As reported by Boeing, the South Asia market is projected to become the fastest-growing commercial aviation market in the next two decades, quadrupling its aviation capacity and boasting more than 8% annual growth. The IATA reported an 8.3% surge in air cargo demand, the most substantial increase in almost two years. The aerospace market’s growth in Asia aligns with significant airport development and expansions across Asia, specifically in Thailand, Cambodia, and Vietnam.

Similarly, the air cargo segment is also experiencing a significant upward trend (+8.9% since October), where growth is likely bolstered due to rising e-commerce demand and delivery of goods from China to Western markets. Seasonal events, like the Chinese Lunar New Year, will also play a role in growing Asia’s aviation industry, as these events will help increase air cargo and passenger demand. Similarly, popular travel destinations, such as Japan, South Korea, and Southeast Asian countries, will likely see a spike in demand.

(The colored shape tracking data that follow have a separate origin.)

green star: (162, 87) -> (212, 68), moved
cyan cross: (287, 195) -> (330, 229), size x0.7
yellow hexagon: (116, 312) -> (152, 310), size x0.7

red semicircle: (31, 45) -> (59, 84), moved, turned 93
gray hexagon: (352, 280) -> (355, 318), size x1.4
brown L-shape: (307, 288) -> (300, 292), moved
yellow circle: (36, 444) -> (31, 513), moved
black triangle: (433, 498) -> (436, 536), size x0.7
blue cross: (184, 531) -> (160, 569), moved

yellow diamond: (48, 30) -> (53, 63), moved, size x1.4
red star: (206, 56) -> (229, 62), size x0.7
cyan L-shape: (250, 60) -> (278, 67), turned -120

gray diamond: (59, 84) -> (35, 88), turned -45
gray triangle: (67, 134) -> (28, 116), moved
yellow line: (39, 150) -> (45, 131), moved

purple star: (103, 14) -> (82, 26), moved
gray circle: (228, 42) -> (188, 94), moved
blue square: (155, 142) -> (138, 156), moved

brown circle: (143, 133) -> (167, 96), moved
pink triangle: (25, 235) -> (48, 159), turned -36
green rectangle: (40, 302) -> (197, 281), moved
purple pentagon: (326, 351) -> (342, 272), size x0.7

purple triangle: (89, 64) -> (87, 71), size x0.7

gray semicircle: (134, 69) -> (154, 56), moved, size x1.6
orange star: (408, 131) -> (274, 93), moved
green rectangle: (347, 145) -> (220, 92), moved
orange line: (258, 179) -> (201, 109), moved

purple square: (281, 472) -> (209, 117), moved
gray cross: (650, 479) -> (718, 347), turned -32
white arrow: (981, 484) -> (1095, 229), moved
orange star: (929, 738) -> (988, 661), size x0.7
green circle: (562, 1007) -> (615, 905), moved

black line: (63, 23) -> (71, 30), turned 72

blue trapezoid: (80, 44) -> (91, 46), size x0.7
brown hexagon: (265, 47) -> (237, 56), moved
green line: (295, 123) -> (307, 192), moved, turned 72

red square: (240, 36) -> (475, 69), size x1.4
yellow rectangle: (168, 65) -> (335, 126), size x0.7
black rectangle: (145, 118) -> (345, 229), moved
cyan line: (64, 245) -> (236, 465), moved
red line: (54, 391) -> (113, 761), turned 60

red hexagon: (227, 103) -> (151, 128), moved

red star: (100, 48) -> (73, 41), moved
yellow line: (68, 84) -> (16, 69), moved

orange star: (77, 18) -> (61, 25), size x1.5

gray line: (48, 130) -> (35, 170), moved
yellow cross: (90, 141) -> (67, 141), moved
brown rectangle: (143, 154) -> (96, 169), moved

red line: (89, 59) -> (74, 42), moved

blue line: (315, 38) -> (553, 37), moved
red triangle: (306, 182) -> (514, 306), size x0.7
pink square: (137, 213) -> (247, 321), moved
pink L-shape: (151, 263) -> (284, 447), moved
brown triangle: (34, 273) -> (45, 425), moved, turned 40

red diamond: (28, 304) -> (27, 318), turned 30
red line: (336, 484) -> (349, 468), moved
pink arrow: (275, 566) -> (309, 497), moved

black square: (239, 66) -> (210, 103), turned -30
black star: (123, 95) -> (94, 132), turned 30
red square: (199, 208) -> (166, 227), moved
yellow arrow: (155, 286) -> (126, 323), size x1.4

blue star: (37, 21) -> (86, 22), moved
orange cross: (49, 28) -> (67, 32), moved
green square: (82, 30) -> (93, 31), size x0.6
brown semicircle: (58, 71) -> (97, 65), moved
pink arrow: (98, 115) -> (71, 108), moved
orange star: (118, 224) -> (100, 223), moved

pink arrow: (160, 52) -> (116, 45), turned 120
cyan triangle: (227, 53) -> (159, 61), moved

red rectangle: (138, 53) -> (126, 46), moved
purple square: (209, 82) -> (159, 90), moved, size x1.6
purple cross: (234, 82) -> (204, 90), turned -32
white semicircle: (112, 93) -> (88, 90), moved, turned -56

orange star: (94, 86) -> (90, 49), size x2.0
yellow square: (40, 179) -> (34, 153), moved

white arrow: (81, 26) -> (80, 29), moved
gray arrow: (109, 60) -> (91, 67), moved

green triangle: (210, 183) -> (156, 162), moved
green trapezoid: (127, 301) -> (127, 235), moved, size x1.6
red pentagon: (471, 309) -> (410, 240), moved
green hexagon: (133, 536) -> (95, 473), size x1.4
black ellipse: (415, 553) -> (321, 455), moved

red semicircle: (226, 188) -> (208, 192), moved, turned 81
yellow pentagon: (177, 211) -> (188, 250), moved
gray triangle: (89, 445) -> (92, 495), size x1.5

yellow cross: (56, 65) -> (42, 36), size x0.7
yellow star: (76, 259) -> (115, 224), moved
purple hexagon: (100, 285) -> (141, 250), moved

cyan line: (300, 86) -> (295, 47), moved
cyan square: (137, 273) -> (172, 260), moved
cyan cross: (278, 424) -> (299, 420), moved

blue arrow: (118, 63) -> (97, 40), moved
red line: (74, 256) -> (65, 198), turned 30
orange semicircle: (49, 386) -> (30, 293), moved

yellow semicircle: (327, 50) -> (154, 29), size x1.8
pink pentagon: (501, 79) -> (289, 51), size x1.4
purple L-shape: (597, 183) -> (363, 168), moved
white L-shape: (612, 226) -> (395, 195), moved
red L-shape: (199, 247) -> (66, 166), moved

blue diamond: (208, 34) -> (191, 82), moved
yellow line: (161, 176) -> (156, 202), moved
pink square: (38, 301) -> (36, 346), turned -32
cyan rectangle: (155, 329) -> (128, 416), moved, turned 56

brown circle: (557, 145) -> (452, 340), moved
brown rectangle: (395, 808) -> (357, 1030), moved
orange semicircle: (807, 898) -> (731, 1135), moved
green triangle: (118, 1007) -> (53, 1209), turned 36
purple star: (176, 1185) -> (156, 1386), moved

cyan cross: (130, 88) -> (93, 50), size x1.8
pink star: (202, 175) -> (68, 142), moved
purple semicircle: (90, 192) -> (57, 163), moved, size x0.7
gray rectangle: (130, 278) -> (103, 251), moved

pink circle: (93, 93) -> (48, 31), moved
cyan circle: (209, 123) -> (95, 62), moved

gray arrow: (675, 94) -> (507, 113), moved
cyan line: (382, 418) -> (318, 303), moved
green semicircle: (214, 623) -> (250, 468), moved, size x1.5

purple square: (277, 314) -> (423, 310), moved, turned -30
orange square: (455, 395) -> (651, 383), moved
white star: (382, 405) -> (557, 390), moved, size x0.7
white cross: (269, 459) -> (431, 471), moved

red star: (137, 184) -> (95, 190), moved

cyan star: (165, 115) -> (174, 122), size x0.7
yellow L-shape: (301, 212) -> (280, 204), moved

To further enhance success, Asian aviation stakeholders can adopt best practices observed in successful cases. For airlines, practices include network optimization, digital transformation, fleet modernization, and strategic partnerships. Best practices like capacity expansion, smart airport initiatives, sustainability focus, and passenger-centric services are seen in Changi Airport, Hong Kong International Airport, Bangalore International Airport, and Incheon International Airport, respectively.

In the MRO (maintenance, repair, operations) sector, practices like specialization, digitalization, regional expansion, and talent development, illustrated by ST Engineering, Safran Aircraft Engines, Lufthansa Technik, and Boeing, respectively, can enhance service quality and competitiveness. Ground handling and logistics services can adopt technology adoption, value-added services, strategic partnerships, and sustainability initiatives, as demonstrated by established players, like SATS, DHL Global Forwarding, FedEx, and dnata, respectively, to streamline operations and reduce environmental impact.

India, the third-largest and fastest-growing aviation market, showcases recovery with a doubled airport count from 74 to 141 in the last eight years. Despite having only one-fifth the size of China’s aircraft fleet, India’s government strategically advances the industry through eased regulations, reduced taxes, and substantial investments in airport modernization. Further, airlines are also driving recovery via demand stimulation (fare discounts, regional connectivity, collaboration with tourism boards, and enhanced digital presence) and internal optimization (cost control, network rationalization, ancillary revenue, strategic partnerships, and technological innovation).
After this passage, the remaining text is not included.